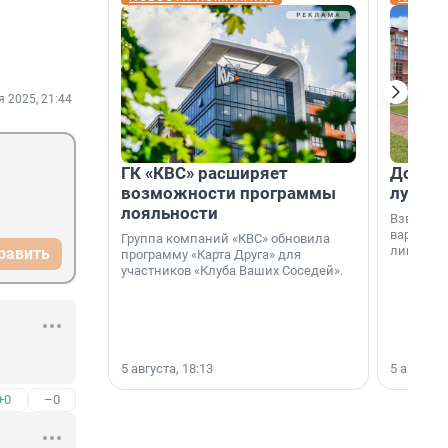
я 2025, 21:44
ГК «КВС» расширяет
Дом ил
возможности программы
лучше 
лояльности
Взвешива
варианто
Группа компаний «КВС» обновила
лишнего 
равить
программу «Карта Друга» для
участников «Клуба Ваших Соседей».
5 августа, 18:13
5 августа,
+0
–0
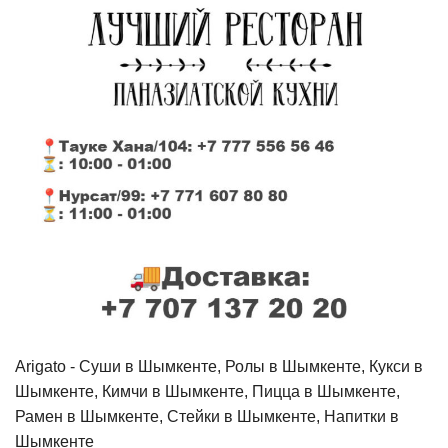
Arigato - Cуши в Шымкенте, Ролы в Шымкенте, Кукси в
Шымкенте, Кимчи в Шымкенте, Пицца в Шымкенте,
Рамен в Шымкенте, Стейки в Шымкенте, Напитки в
Шымкенте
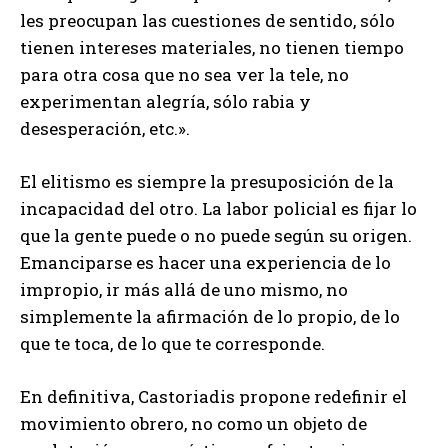
les preocupan las cuestiones de sentido, sólo
tienen intereses materiales, no tienen tiempo
para otra cosa que no sea ver la tele, no
experimentan alegría, sólo rabia y
desesperación, etc.».
El elitismo es siempre la presuposición de la
incapacidad del otro. La labor policial es fijar lo
que la gente puede o no puede según su origen.
Emanciparse es hacer una experiencia de lo
impropio, ir más allá de uno mismo, no
simplemente la afirmación de lo propio, de lo
que te toca, de lo que te corresponde.
En definitiva, Castoriadis propone redefinir el
movimiento obrero, no como un objeto de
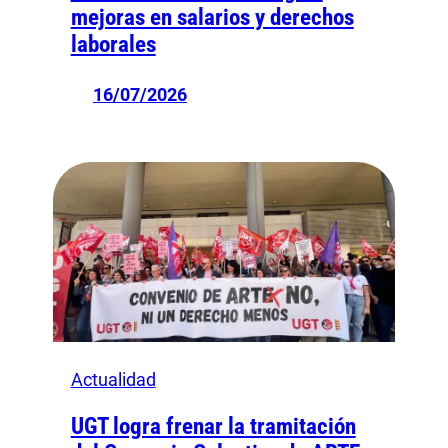
mejoras en salarios y derechos
laborales
16/07/2026
Actualidad
UGT logra frenar la tramitación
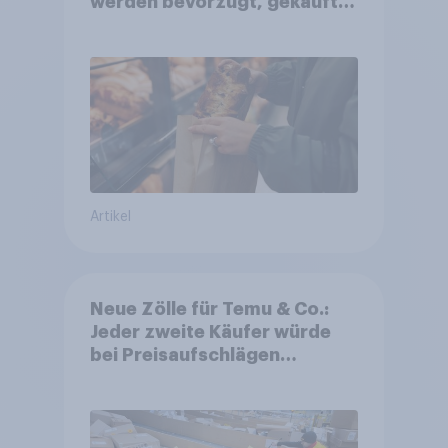
werden bevorzugt, gekauft
wird dennoch häufiger bei
SB-Backstationen
Artikel
Neue Zölle für Temu & Co.:
Jeder zweite Käufer würde
bei Preisaufschlägen
zurückhaltender werden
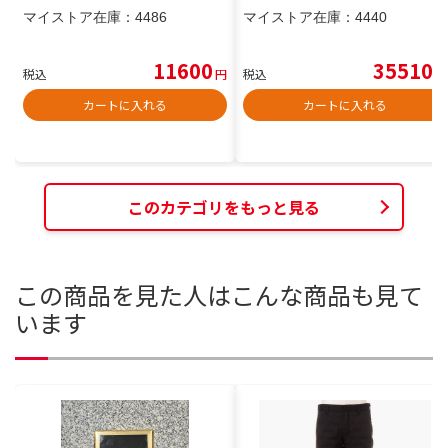
マイストア在庫：
4486
マイストア在庫：
4440
11600
35510
税込
円
税込
円
カートに入れる
カートに入れる
このカテゴリをもっと見る
この商品を見た人はこんな商品も見て
います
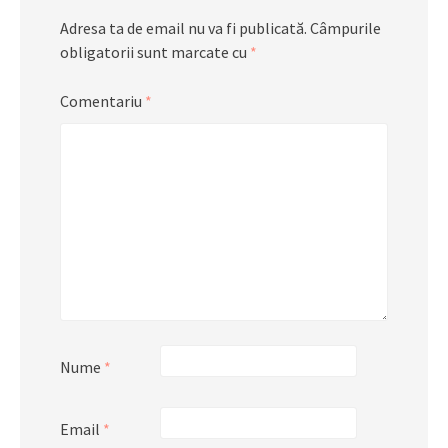
Adresa ta de email nu va fi publicată.
Câmpurile
obligatorii sunt marcate cu
*
Comentariu
*
Nume
*
Email
*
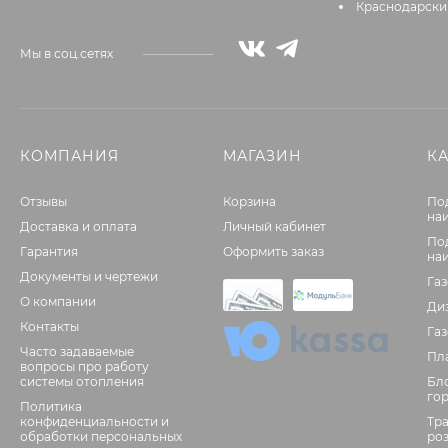
Краснодарский
Мы в соц.сетях
КОМПАНИЯ
МАГАЗИН
К
Отзывы
Корзина
По
на
Доставка и оплата
Личный кабинет
По
Гарантия
Оформить заказ
на
Документы и чертежи
Га
О компании
Ди
Контакты
Га
Часто задаваемые
Пл
вопросы про работу
системы отопления
Бл
го
Политика
конфиденциальности и
Тр
обработки персональных
ро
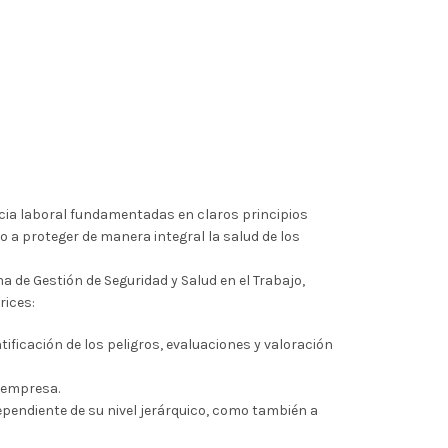
cia laboral fundamentadas en claros principios
o a proteger de manera integral la salud de los
 de Gestión de Seguridad y Salud en el Trabajo,
rices:
tificación de los peligros, evaluaciones y valoración
a empresa.
pendiente de su nivel jerárquico, como también a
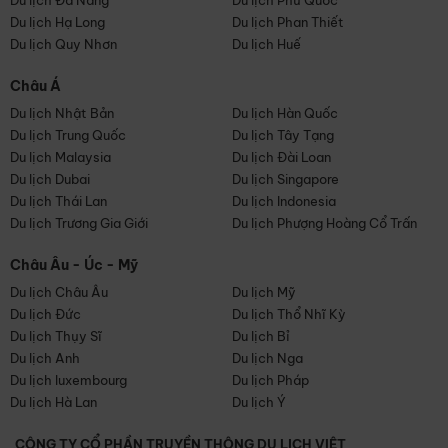
Du lịch Đà Nẵng
Du lịch Phú Quốc
Du lịch Hạ Long
Du lịch Phan Thiết
Du lịch Quy Nhơn
Du lịch Huế
Châu Á
Du lịch Nhật Bản
Du lịch Hàn Quốc
Du lịch Trung Quốc
Du lịch Tây Tạng
Du lịch Malaysia
Du lịch Đài Loan
Du lịch Dubai
Du lịch Singapore
Du lịch Thái Lan
Du lịch Indonesia
Du lịch Trương Gia Giới
Du lịch Phượng Hoàng Cổ Trấn
Châu Âu - Úc - Mỹ
Du lịch Châu Âu
Du lịch Mỹ
Du lịch Đức
Du lịch Thổ Nhĩ Kỳ
Du lịch Thụy Sĩ
Du lịch Bỉ
Du lịch Anh
Du lịch Nga
Du lịch luxembourg
Du lịch Pháp
Du lịch Hà Lan
Du lịch Ý
CÔNG TY CỔ PHẦN TRUYỀN THÔNG DU LỊCH VIỆT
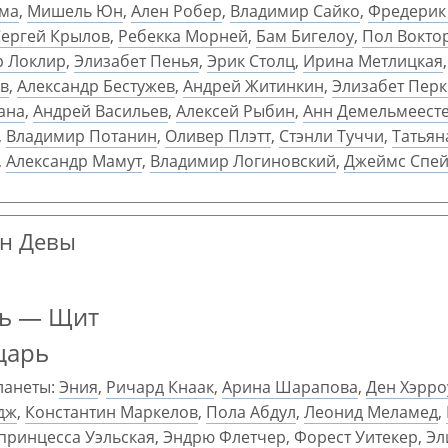
ама
,
Мишель Юн
,
Ален Робер
,
Владимир Сайко
,
Фредерик
Сергей Крылов
,
Ребекка Морней
,
Бам Бигелоу
,
Пол Вокто
р Локлир
,
Элизабет Пенья
,
Эрик Столц
,
Ирина Метлицкая
в
,
Александр Бестужев
,
Андрей Житинкин
,
Элизабет Пер
ана
,
Андрей Васильев
,
Алексей Рыбин
,
Анн Демельмеест
,
Владимир Потанин
,
Оливер Плэтт
,
Стэнли Туччи
,
Татьян
,
Александр Мамут
,
Владимир Логиновский
,
Джеймс Спе
ан Девы
ль — Щит
царь
ланеты:
Эния
,
Ричард Кнаак
,
Арина Шарапова
,
Ден Хэрро
дж
,
Константин Маркелов
,
Пола Абдул
,
Леонид Меламед
,
принцесса Уэльская
,
Эндрю Флетчер
,
Форест Уитекер
,
Эл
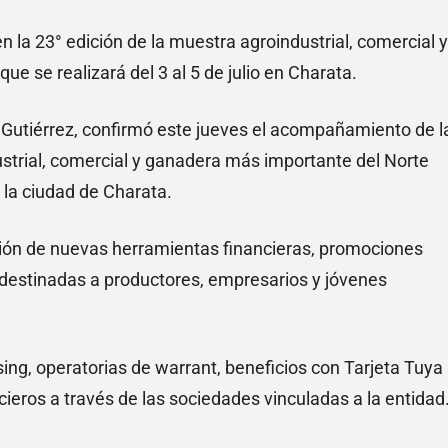
n la 23° edición de la muestra agroindustrial, comercial y
e se realizará del 3 al 5 de julio en Charata.
o Gutiérrez, confirmó este jueves el acompañamiento de l
ustrial, comercial y ganadera más importante del Norte
n la ciudad de Charata.
ación de nuevas herramientas financieras, promociones
 destinadas a productores, empresarios y jóvenes
ing, operatorias de warrant, beneficios con Tarjeta Tuya
cieros a través de las sociedades vinculadas a la entidad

◆ ◆ ◆

▶ Work task: Without the pictures, write out the lines from the beginning of the entries through the line with "このカテゴリをもっと見る".

▶ Your solution:
я 2025, 21:44
ГК «КВС» расширяет
Дом ил
возможности программы
лучше 
лояльности
Взвешива
варианто
Группа компаний «КВС» обновила
лишнего 
равить
программу «Карта Друга» для
участников «Клуба Ваших Соседей».
5 августа, 18:13
5 августа,
+0
–0
Arigato - Cуши в Шымкенте, Ролы в Шымкенте, Кукси в
Шымкенте, Кимчи в Шымкенте, Пицца в Шымкенте,
Рамен в Шымкенте, Стейки в Шымкенте, Напитки в
Шымкенте
les preocupan las cuestiones de sentido, sólo
tienen intereses materiales, no tienen tiempo
para otra cosa que no sea ver la tele, no
experimentan alegría, sólo rabia y
desesperación, etc.».
El elitismo es siempre la presuposición de la
incapacidad del otro. La labor policial es fijar lo
que la gente puede o no puede según su origen.
Emanciparse es hacer una experiencia de lo
impropio, ir más allá de uno mismo, no
simplemente la afirmación de lo propio, de lo
que te toca, de lo que te corresponde.
En definitiva, Castoriadis propone redefinir el
movimiento obrero, no como un objeto de
mejoras en salarios y derechos
laborales
16/07/2026
Actualidad
UGT logra frenar la tramitación
werden bevorzugt, gekauft
wird dennoch häufiger bei
SB-Backstationen
Artikel
Neue Zölle für Temu & Co.:
Jeder zweite Käufer würde
bei Preisaufschlägen
zurückhaltender werden
マイストア在庫：
4486
マイストア在庫：
4440
11600
35510
税込
円
税込
円
カートに入れる
カートに入れる
このカテゴリをもっと見る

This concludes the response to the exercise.